— Information —
= = = = =
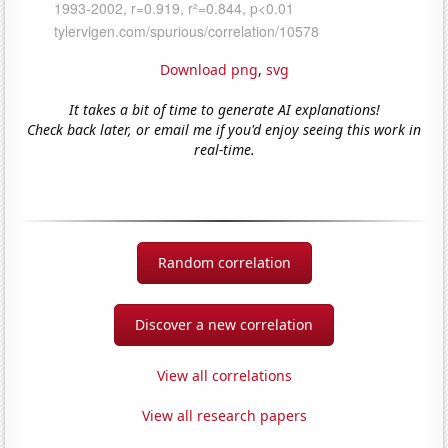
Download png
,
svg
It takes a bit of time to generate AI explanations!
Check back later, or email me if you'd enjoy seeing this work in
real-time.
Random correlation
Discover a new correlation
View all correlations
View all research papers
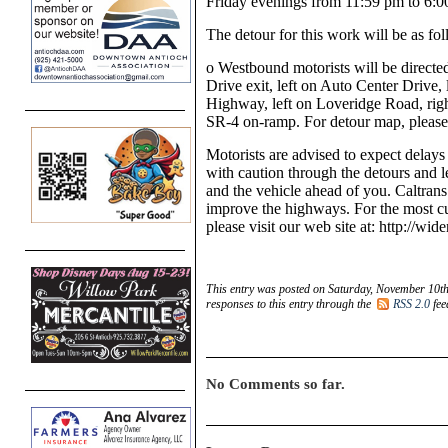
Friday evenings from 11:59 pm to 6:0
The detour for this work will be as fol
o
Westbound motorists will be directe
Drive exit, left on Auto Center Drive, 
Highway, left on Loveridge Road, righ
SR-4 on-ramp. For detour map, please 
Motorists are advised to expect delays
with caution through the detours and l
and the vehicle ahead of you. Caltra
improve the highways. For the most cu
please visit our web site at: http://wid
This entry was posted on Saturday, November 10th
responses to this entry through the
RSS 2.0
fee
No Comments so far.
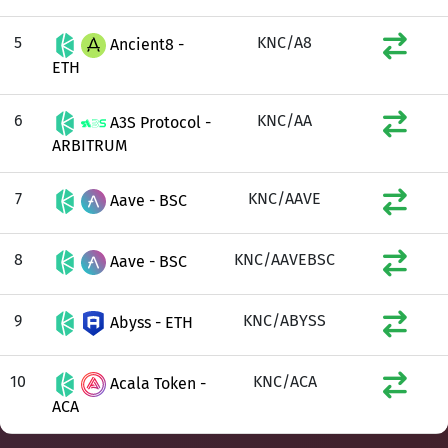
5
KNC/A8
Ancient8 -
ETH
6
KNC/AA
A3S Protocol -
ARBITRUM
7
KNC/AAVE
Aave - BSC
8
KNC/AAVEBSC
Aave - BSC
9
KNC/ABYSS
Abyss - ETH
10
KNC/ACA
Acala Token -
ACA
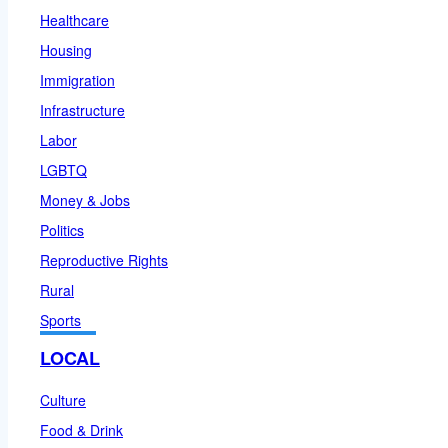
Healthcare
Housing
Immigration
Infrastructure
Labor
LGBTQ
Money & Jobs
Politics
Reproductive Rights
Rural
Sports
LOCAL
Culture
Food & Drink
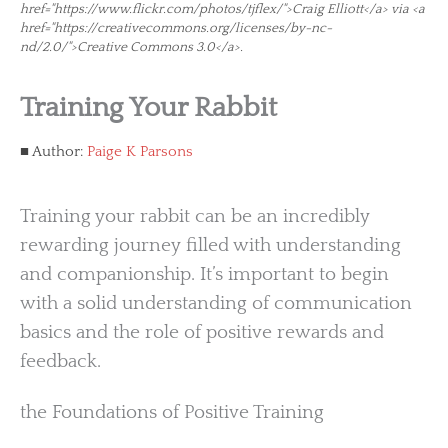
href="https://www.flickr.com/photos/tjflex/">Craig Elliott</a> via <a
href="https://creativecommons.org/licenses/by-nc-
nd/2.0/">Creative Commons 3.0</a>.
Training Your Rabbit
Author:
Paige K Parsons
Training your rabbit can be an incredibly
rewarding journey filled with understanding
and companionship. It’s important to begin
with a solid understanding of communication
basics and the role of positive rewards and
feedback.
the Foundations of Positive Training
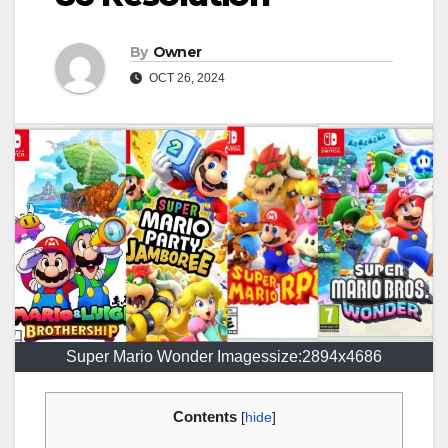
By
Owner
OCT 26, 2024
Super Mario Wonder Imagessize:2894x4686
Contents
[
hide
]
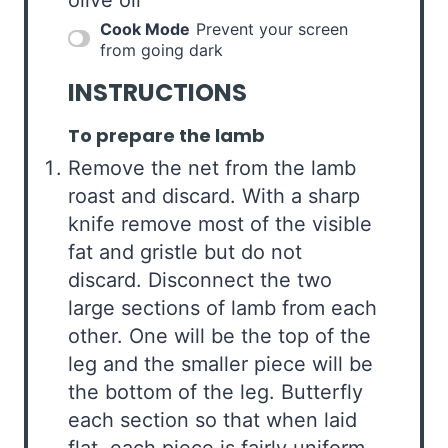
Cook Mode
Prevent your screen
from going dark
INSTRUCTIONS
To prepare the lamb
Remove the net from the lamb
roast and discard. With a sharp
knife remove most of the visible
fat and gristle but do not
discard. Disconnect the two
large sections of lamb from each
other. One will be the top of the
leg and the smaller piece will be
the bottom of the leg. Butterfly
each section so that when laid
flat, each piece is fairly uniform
= = = = =
— Problem description —
From the data above, copy each line that has the string "entry".

— Exercise answer —
This entry was posted on Saturday, November 10th
responses to this entry through the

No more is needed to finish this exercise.